An intrinsic property is a property that a thing has itself, independently of anything else. An extrinsic (or relational) property is a property that depends on a thing's relationship with other things. For example, mass is an intrinsic property of any physical object, whereas weight is an extrinsic property that varies depending on the strength of the gravitational field in which the respective object is placed. The question of intrinsicality and extrinsicality in empirically observable objects is a significant field of study in ontology, the branch of philosophy concerned with explaining the fundamental nature of being.

==Criteria==
David Lewis offered a list of criteria that should condense the distinction between intrinsic and extrinsic properties (numbers and italics added):

1. A sentence or statement or proposition that ascribes intrinsic properties to something is entirely about that thing; whereas an ascription of extrinsic properties to something is not entirely about that thing, though it may well be about some larger whole which includes that thing as part.
2. A thing has its intrinsic properties in virtue of the way that thing itself, and nothing else, is. Not so for extrinsic properties, though a thing may well have these in virtue of the way some larger whole is.
3. The intrinsic properties of something depend only on that thing; whereas the extrinsic properties of something may depend, wholly or partly, on something else.
4. If something has an intrinsic property, then so does any perfect duplicate of that thing; whereas duplicates situated in different surroundings will differ in their extrinsic properties.

==Value==
Intrinsic properties are fundamental in understanding Kantian deontological ethics, which is based upon the argument that an action should be viewed on its intrinsic value (the value of the action in itself) with regard to ethics and morality, as opposed to consequentialist utilitarian arguments that an action should be viewed by the value of its outcomes.

==Intrinsicism and extrinsicism==

===Intrinsicism===
Intrinsicism is the belief that value is a non-relational characteristic of an object.

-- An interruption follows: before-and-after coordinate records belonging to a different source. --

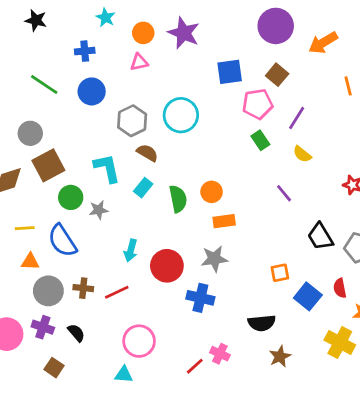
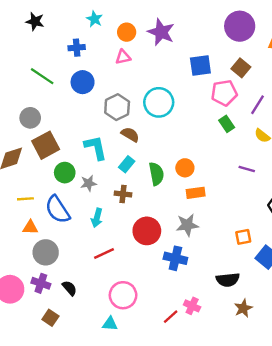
purple line: (284, 193) -> (247, 169), turned -35
cyan arrow: (131, 250) -> (97, 218), moved
brown cross: (83, 288) -> (123, 194), moved

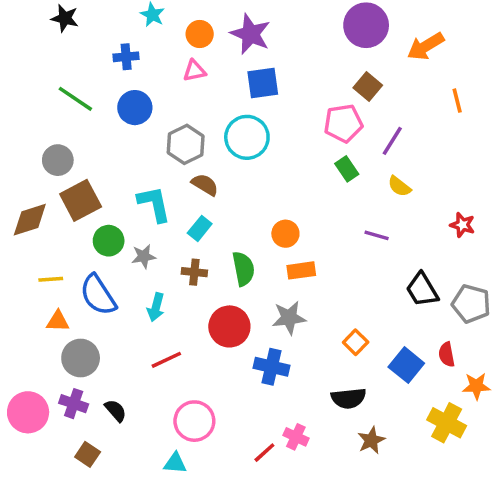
blue square: (200, 65) -> (263, 83), moved
green semicircle: (156, 174) -> (243, 269), moved
orange square: (243, 237) -> (356, 342), moved, turned -35

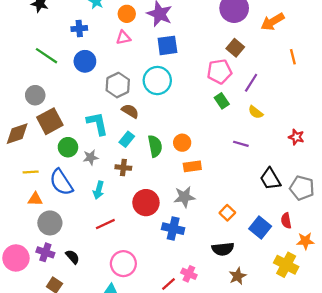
green semicircle: (243, 269) -> (155, 146), moved

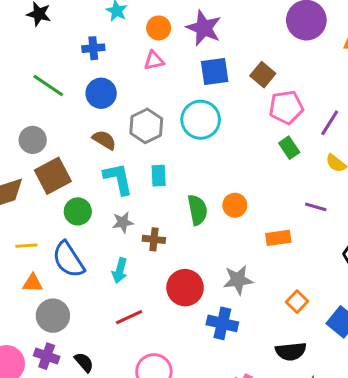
brown square: (235, 48) -> (263, 75), moved
brown semicircle: (130, 111) -> (104, 140), moved
cyan rectangle: (127, 139) -> (159, 176), moved, turned -42
gray star: (91, 157) -> (123, 222), moved
orange rectangle: (192, 166) -> (278, 238), moved

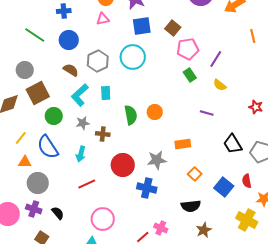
cyan L-shape: (118, 179) -> (80, 95), turned -120
orange rectangle: (278, 238) -> (183, 144), moved
yellow line: (26, 246) -> (21, 138), turned -48

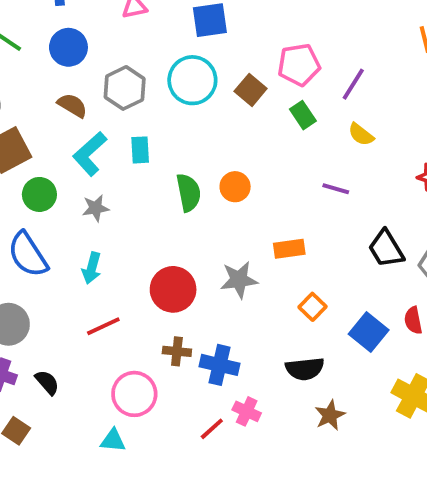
brown square: (173, 28) -> (251, 90), moved
brown cross: (103, 134) -> (177, 351), moved
blue cross: (147, 188) -> (220, 365), moved

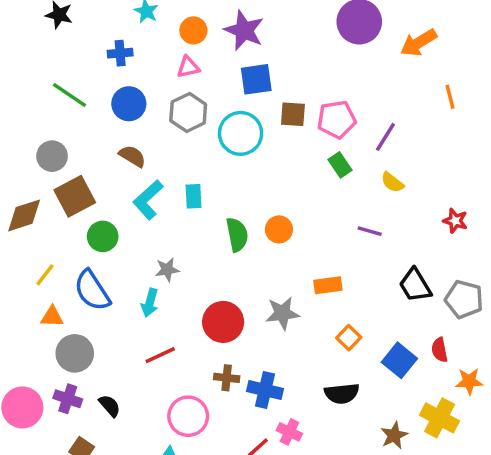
gray hexagon: (125, 88) -> (188, 112), moved
brown square: (251, 90) -> (293, 114), moved, turned -36
gray star: (96, 208) -> (167, 270), moved
brown star: (330, 415) -> (394, 435), moved

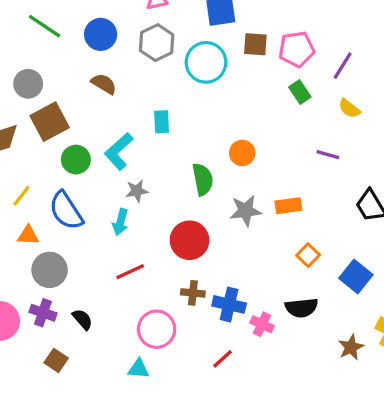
cyan L-shape: (148, 200) -> (119, 151), moved
green semicircle: (237, 235) -> (203, 179), moved
gray star: (282, 313) -> (246, 211), moved
pink cross: (289, 432) -> (262, 324), moved

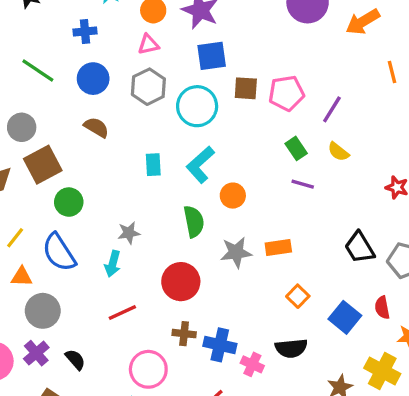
green rectangle: (300, 92) -> (296, 148), moved
cyan L-shape: (119, 151) -> (200, 165), moved
purple line: (328, 155) -> (303, 184), moved
purple cross: (43, 313) -> (36, 353), turned 30

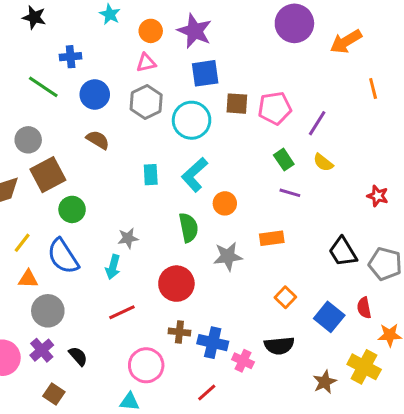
blue cross: (85, 31) -> (71, 57), moved
orange rectangle: (278, 247) -> (272, 238), moved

This means that an object can be good or bad without reference to who it is good or bad for, and without reference to the reason it is good or bad. One example of this might be the belief that certain sex acts are intrinsically evil, even if they harm no one.

===Extrinsicism===
Extrinsicism is the tendency to place major emphasis on external matters rather than on more profound realities. In terms of morals and ethics, it tends to stress the external observance of laws and precepts, with lesser concern for the ultimate principles underlying moral conduct.